The one thing that would have softened their attitude toward their new relative would have been an unequivocal statement as to the firm financial standing of her family. And on that point the newspaper, though furnished by Daniel himself with the facts, was ominously silent. The conclusion was unmistakable. She was certainly penniless.
It was not greatly to be wondered at that the Leitzels worshipped money. It was money that had done everything for them: it had rescued them from a fearful struggle for a bare existence on a small, heavily mortgaged farm; it had freed them from the grind of slavish labour; from an obscurity that had been bitterly humiliating to the self-esteem and the ambition which was characteristic of every one of them. It was money that had given them power, place, influence; that made their fellowmen treat them with deference and relieved them from the necessity of treating any one else with deference. They knew of no worth in life unpurchasable by money. They did not, therefore, know of their own spiritual pauperism; their abject poverty.
II
The betrothal and impending marriage of Daniel Leitzel was the only topic of discussion that evening at the New Munich Country Club dance.

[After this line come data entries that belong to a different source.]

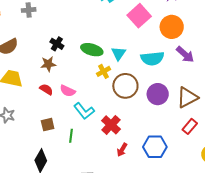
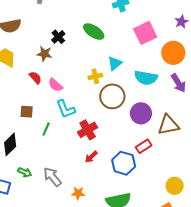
green ellipse: (92, 50) -> (94, 32), moved
red rectangle: (190, 126) -> (144, 146), moved

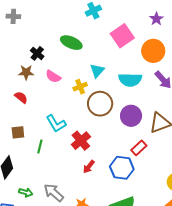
pink semicircle: (55, 85) -> (53, 77), moved

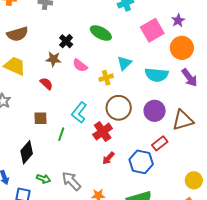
purple star: (156, 19) -> (178, 20), moved
brown circle: (100, 104) -> (119, 108), moved
cyan L-shape: (56, 124) -> (79, 112), turned 65

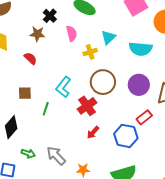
pink semicircle: (80, 65) -> (72, 33), moved, turned -140

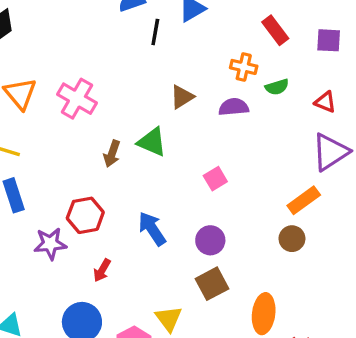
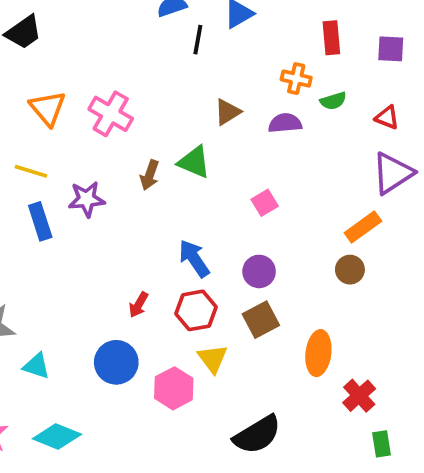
red rectangle: (275, 30) -> (331, 38), turned 32
red hexagon: (85, 215) -> (196, 310), moved
purple star: (50, 244) -> (87, 199), moved

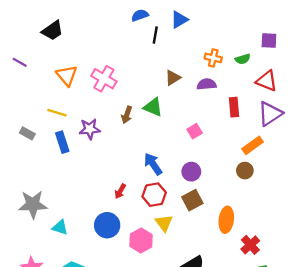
red rectangle: (331, 38) -> (234, 107), moved
green semicircle: (333, 101) -> (243, 59), moved
red triangle: (387, 118) -> (267, 81), size x1.5

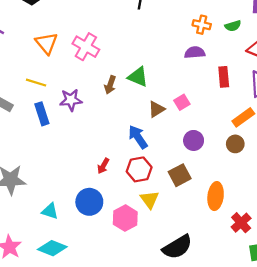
brown triangle: (173, 78) -> (157, 109), moved
purple circle: (191, 172) -> (194, 140), moved
cyan triangle: (60, 227) -> (50, 211), moved

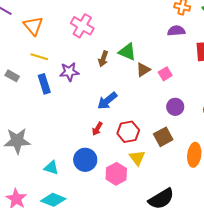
orange triangle: (47, 43) -> (33, 26), moved
brown triangle: (157, 109) -> (143, 70), moved
blue arrow: (138, 137) -> (107, 101), moved, turned -95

Certainly New Munich had a Country Club. "Up to date in every particular." There was nothing in the way of being smartly fashionable that the town of New Munich lacked. Well, if up to the present it had lacked old families of "distinguished lineage," who, in these commercial days, regarded that kind of thing? Anyway, was not that lack (if lack it had been) now to be supplied by the newcomer, Mrs. Daniel Leitzel?
Not only at the Country Club dance, but wherever two or three were gathered together—at the mid-week Prayer Meeting, at the Woman's Suffrage Headquarters, at the Ladies' Literary Club, at the Episcopal Church Vespers, at the auction bridge given at Congressman Ocksreider's home—Danny Leitzel's betrothal was talked about.
"Just imagine this 'daughter of a thousand earls——'"
"Governors, not earls," corrected Mr. Schaeffer, the whist partner of the first speaker who was Miss Myrtle Deibert, as supper was being served at eleven o'clock on the card tables at Congressman Ocksreider's. "A thousand governors and highbrows—shy-lologists, or something like that—whatever they are!"
"Well, just imagine such a person living at the Leitzels!"
"But you don't suppose Danny's sisters will still live with him after he's married!" exclaimed Mr. Bleichert, the second young man at the table.